Let’s solve each part one by one using elimination — the method where we add or subtract equations to cancel out one variable.
---
1a)
Equations:
① $4a + 3b = 44$
② $3a + 3b = 39$
Subtract equation ② from ①:
$(4a - 3a) + (3b - 3b) = 44 - 39$
→ $a = 5$
Now plug $a = 5$ into equation ②:
$3(5) + 3b = 39$
→ $15 + 3b = 39$
→ $3b = 24$
→ $b = 8$
✔ Check in ①: $4(5) + 3(8) = 20 + 24 = 44$ ✔️
Answer for 1a: $a = 5$, $b = 8$
---
1b)
Equations:
① $2a + b = 23$
② $a + b = 16$
Subtract ② from ①:
$(2a - a) + (b - b) = 23 - 16$
→ $a = 7$
Plug into ②:
$7 + b = 16$ → $b = 9$
✔ Check in ①: $2(7) + 9 = 14 + 9 = 23$ ✔️
Answer for 1b: $a = 7$, $b = 9$
---
1c)
Equations:
① $5a + 2b = 27$
② $5a + 4b = 49$
Subtract ① from ②:
$(5a - 5a) + (4b - 2b) = 49 - 27$
→ $2b = 22$ → $b = 11$
Plug into ①:
$5a + 2(11) = 27$ → $5a + 22 = 27$ → $5a = 5$ → $a = 1$
✔ Check in ②: $5(1) + 4(11) = 5 + 44 = 49$ ✔️
Answer for 1c: $a = 1$, $b = 11$
---
1d)
Equations:
① $3a + 2b = 16$
② $4a + 6b = 28$
Let’s eliminate $b$. Multiply ① by 3:
→ $9a + 6b = 48$ (call this ③)
Now subtract ② from ③:
$(9a - 4a) + (6b - 6b) = 48 - 28$
→ $5a = 20$ → $a = 4$
Plug into ①:
$3(4) + 2b = 16$ → $12 + 2b = 16$ → $2b = 4$ → $b = 2$
✔ Check in ②: $4(4) + 6(2) = 16 + 12 = 28$ ✔️
Answer for 1d: $a = 4$, $b = 2$
---
1e)
Equations:
① $2a + b = 14$
② $4a + 6b = 36$
Eliminate $a$: Multiply ① by 2 → $4a + 2b = 28$ (call this ③)
Subtract ③ from ②:
$(4a - 4a) + (6b - 2b) = 36 - 28$
→ $4b = 8$ → $b = 2$
Plug into ①:
$2a + 2 = 14$ → $2a = 12$ → $a = 6$
✔ Check in ②: $4(6) + 6(2) = 24 + 12 = 36$ ✔️
Answer for 1e: $a = 6$, $b = 2$
---
1f)
Equations:
① $6a + 5b = 39$
② $2a + 3b = 17$
Let’s eliminate $a$. Multiply ② by 3:
→ $6a + 9b = 51$ (call this ③)
Subtract ① from ③:
$(6a - 6a) + (9b - 5b) = 51 - 39$
→ $4b = 12$ → $b = 3$
Plug into ②:
$2a + 3(3) = 17$ → $2a + 9 = 17$ → $2a = 8$ → $a = 4$
✔ Check in ①: $6(4) + 5(3) = 24 + 15 = 39$ ✔️
Answer for 1f: $a = 4$, $b = 3$
---
2. Why can’t we solve:
$$
\begin{cases}
x + y = 9 \\
2x + 2y = 18
\end{cases}
$$
Let’s try elimination: Multiply first equation by 2:
→ $2x + 2y = 18$
Now compare with second equation: it’s exactly the same!

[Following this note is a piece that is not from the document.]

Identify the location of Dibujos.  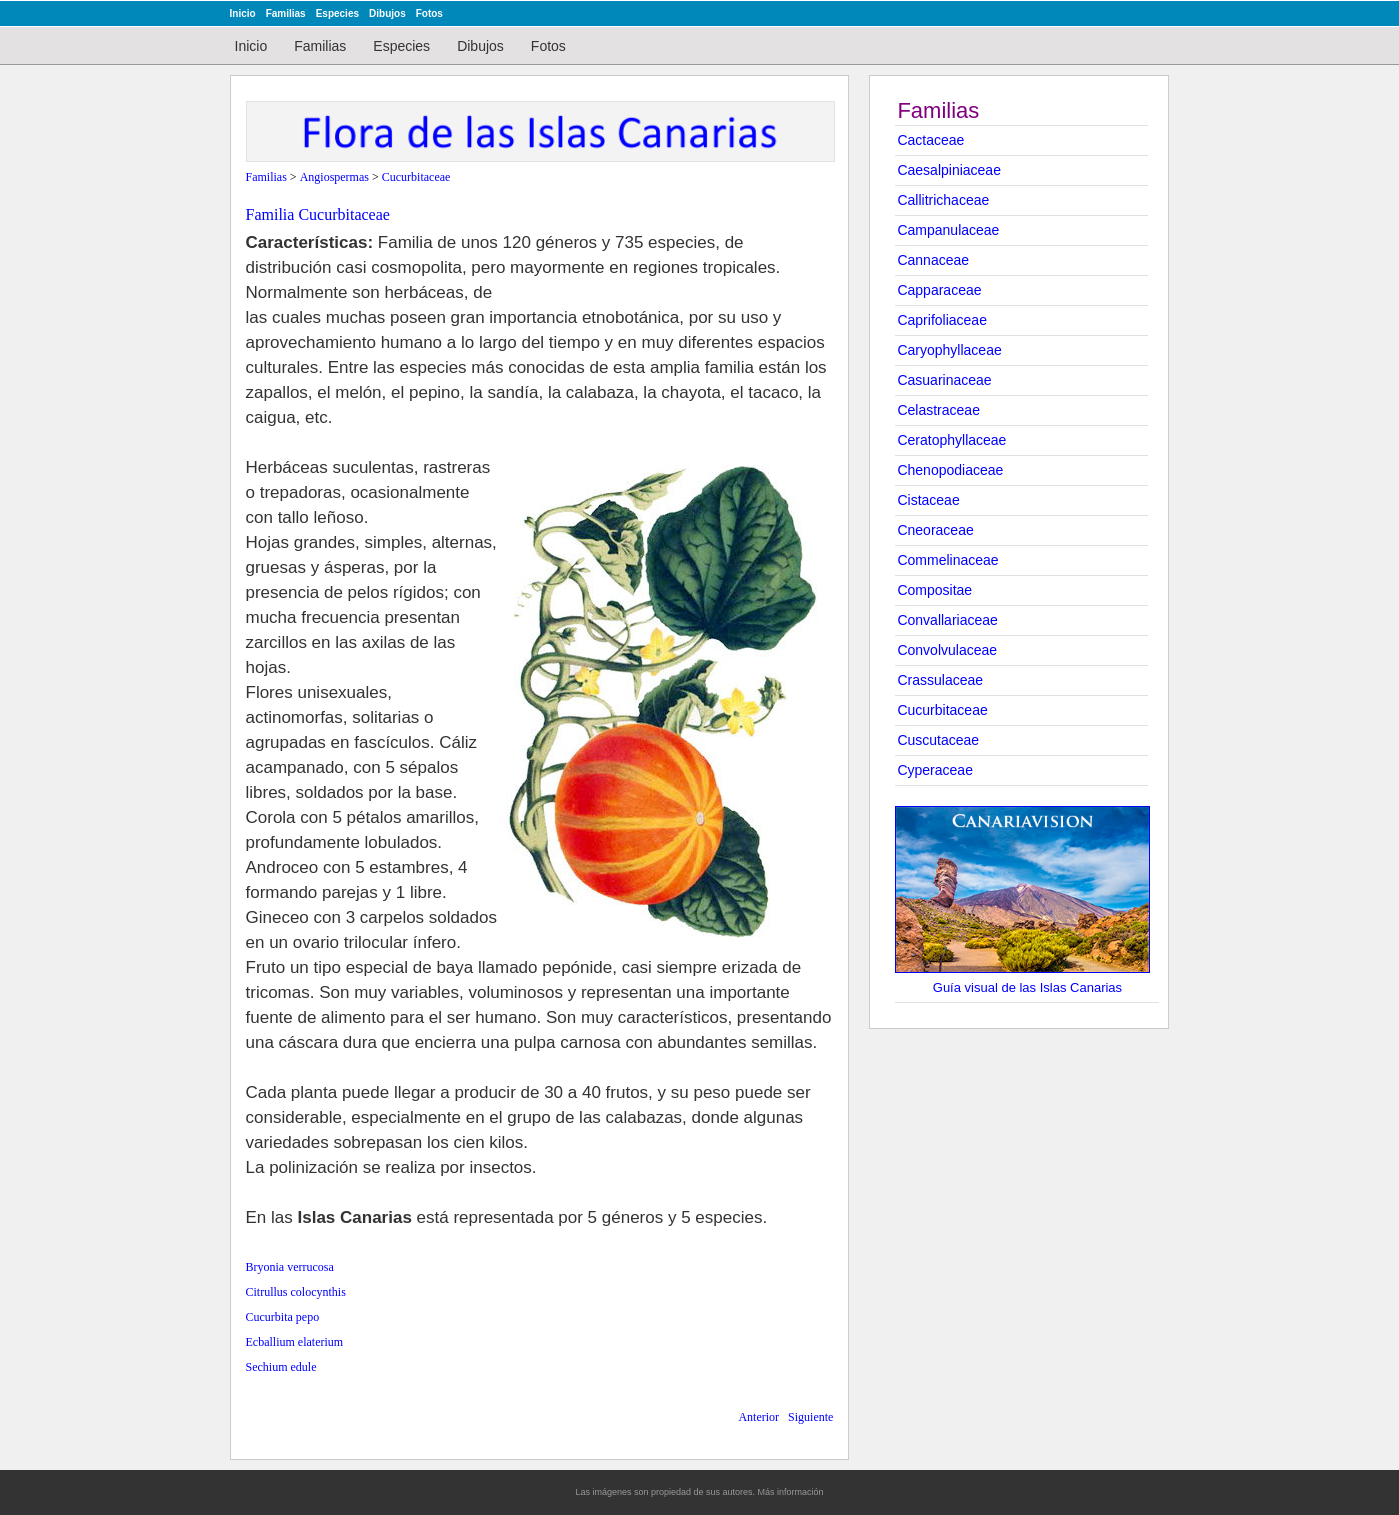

So both equations represent the same line — infinitely many solutions (any point on that line works), not a unique solution.
In other words: the two equations are dependent — one is just a multiple of the other. So we can’t find *one* answer for $x$ and $y$; there are infinitely many pairs $(x, y)$ that satisfy both (e.g., $x=0, y=9$; $x=5, y=4$; etc.).
That’s why it’s “not possible” to solve for a single unique solution.
Final Answer:
1a) $a = 5,\ b = 8$
1b) $a = 7,\ b = 9$
1c) $a = 1,\ b = 11$
1d) $a = 4,\ b = 2$
1e) $a = 6,\ b = 2$
1f) $a = 4,\ b = 3$
2) The two equations are multiples of each other (dependent), so they represent the same line — infinitely many solutions, not a unique one.
Parent Tip: Review the logic above to help your child master the concept of simultaneous equations worksheet.